GIVEN RECORDS:

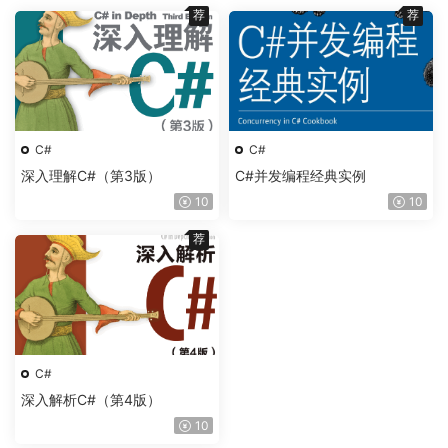
荐
荐
C#
C#
深入理解C#（第3版）
C#并发编程经典实例
10
10
荐
C#
深入解析C#（第4版）
10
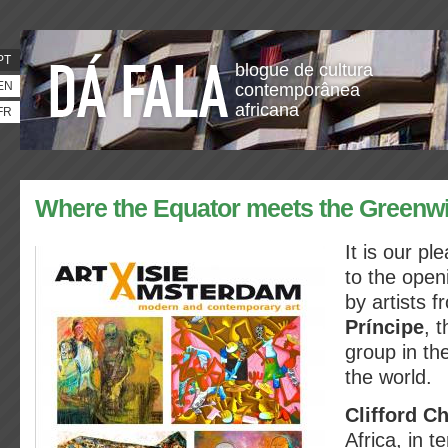
PT
blogue de cultura
EN
contemporânea
africana
FR
Where the Equator meets the Greenwic
It is our pl
to the open
by artists 
Príncipe
, 
group in th
the world.
Clifford C
Africa, in 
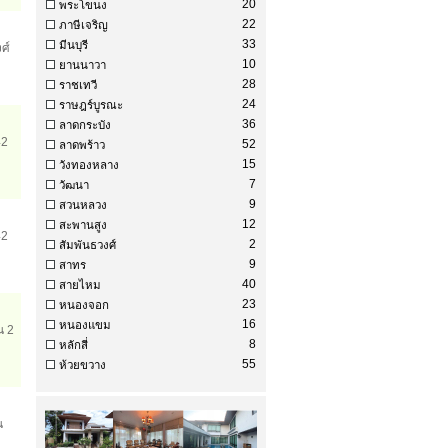
20
พระโขนง
22
ภาษีเจริญ
33
มีนบุรี
ศ์
10
ยานนาวา
28
ราชเทวี
24
ราษฎร์บูรณะ
36
ลาดกระบัง
42
52
ลาดพร้าว
15
วังทองหลาง
7
วัฒนา
9
สวนหลวง
12
สะพานสูง
42
2
สัมพันธวงศ์
9
สาทร
40
สายไหม
23
หนองจอก
16
หนองแขม
น 2
8
หลักสี่
55
ห้วยขวาง
น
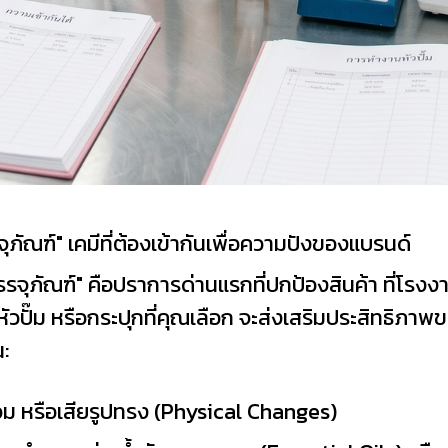
จุภัณฑ์" เคมีที่ต้องเข้ากันเพื่อความปังของแบรนด์
รจุภัณฑ์" คือปราการด่านแรกที่ปกป้องสินค้า ที่โร
หัวปั๊ม หรือกระปุกที่คุณเลือก จะส่งเสริมประสิทธิภา
:
บวม หรือเสียรูปทรง (Physical Changes)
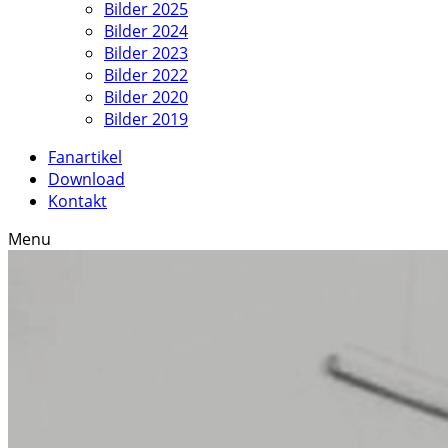
Bilder 2025
Bilder 2024
Bilder 2023
Bilder 2022
Bilder 2020
Bilder 2019
Fanartikel
Download
Kontakt
Menu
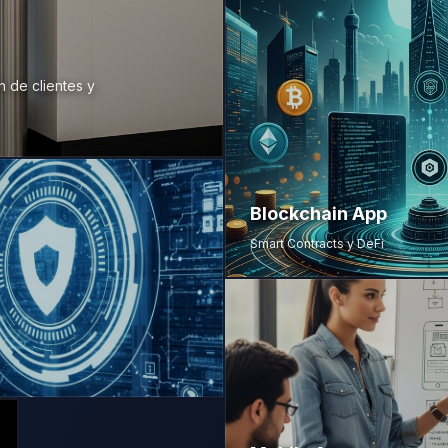
n de clientes y
Blockchain App
Smart Contracts y DeFi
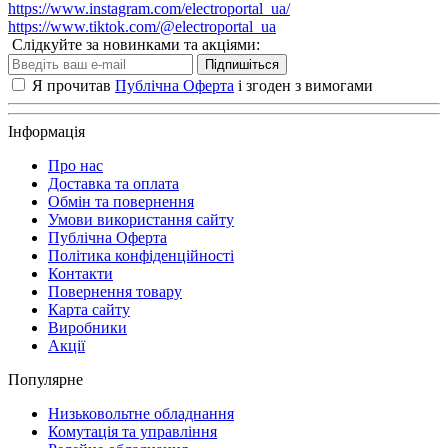
https://www.instagram.com/electroportal_ua/
https://www.tiktok.com/@electroportal_ua
Слідкуйте за новинками та акціями:
Підпишіться
Я прочитав
Публічна Оферта
і згоден з вимогами
Інформація
Про нас
Доставка та оплата
Обмін та повернення
Умови використання сайту
Публічна Оферта
Політика конфіденційності
Контакти
Повернення товару
Карта сайту
Виробники
Акції
Популярне
Низьковольтне обладнання
Комутація та управління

ASSIGNED TASK: Where an image appears in the data, skip it, and return the rest verbatim.

EXERCISE SOLUTION:
荐
荐
C#
C#
深入理解C#（第3版）
C#并发编程经典实例
10
10
荐
C#
深入解析C#（第4版）
10
PT
blogue de cultura
EN
contemporânea
africana
FR
Where the Equator meets the Greenwic
It is our pl
to the open
by artists 
Príncipe
, 
group in th
the world.
Clifford C
Africa, in 
20
พระโขนง
22
ภาษีเจริญ
33
มีนบุรี
ศ์
10
ยานนาวา
28
ราชเทวี
24
ราษฎร์บูรณะ
36
ลาดกระบัง
42
52
ลาดพร้าว
15
วังทองหลาง
7
วัฒนา
9
สวนหลวง
12
สะพานสูง
42
2
สัมพันธวงศ์
9
สาทร
40
สายไหม
23
หนองจอก
16
หนองแขม
น 2
8
หลักสี่
55
ห้วยขวาง
น
จุภัณฑ์" เคมีที่ต้องเข้ากันเพื่อความปังของแบรนด์
รจุภัณฑ์" คือปราการด่านแรกที่ปกป้องสินค้า ที่โร
หัวปั๊ม หรือกระปุกที่คุณเลือก จะส่งเสริมประสิทธิภา
:
บวม หรือเสียรูปทรง (Physical Changes)
Bilder 2025
Bilder 2024
Bilder 2023
Bilder 2022
Bilder 2020
Bilder 2019
Fanartikel
Download
Kontakt
Menu
n de clientes y
Blockchain App
Smart Contracts y DeFi
https://www.instagram.com/electroportal_ua/
https://www.tiktok.com/@electroportal_ua
Слідкуйте за новинками та акціями:
Підпишіться
Я прочитав
Публічна Оферта
і згоден з вимогами
Інформація
Про нас
Доставка та оплата
Обмін та повернення
Умови використання сайту
Публічна Оферта
Політика конфіденційності
Контакти
Повернення товару
Карта сайту
Виробники
Акції
Популярне
Низьковольтне обладнання
Комутація та управління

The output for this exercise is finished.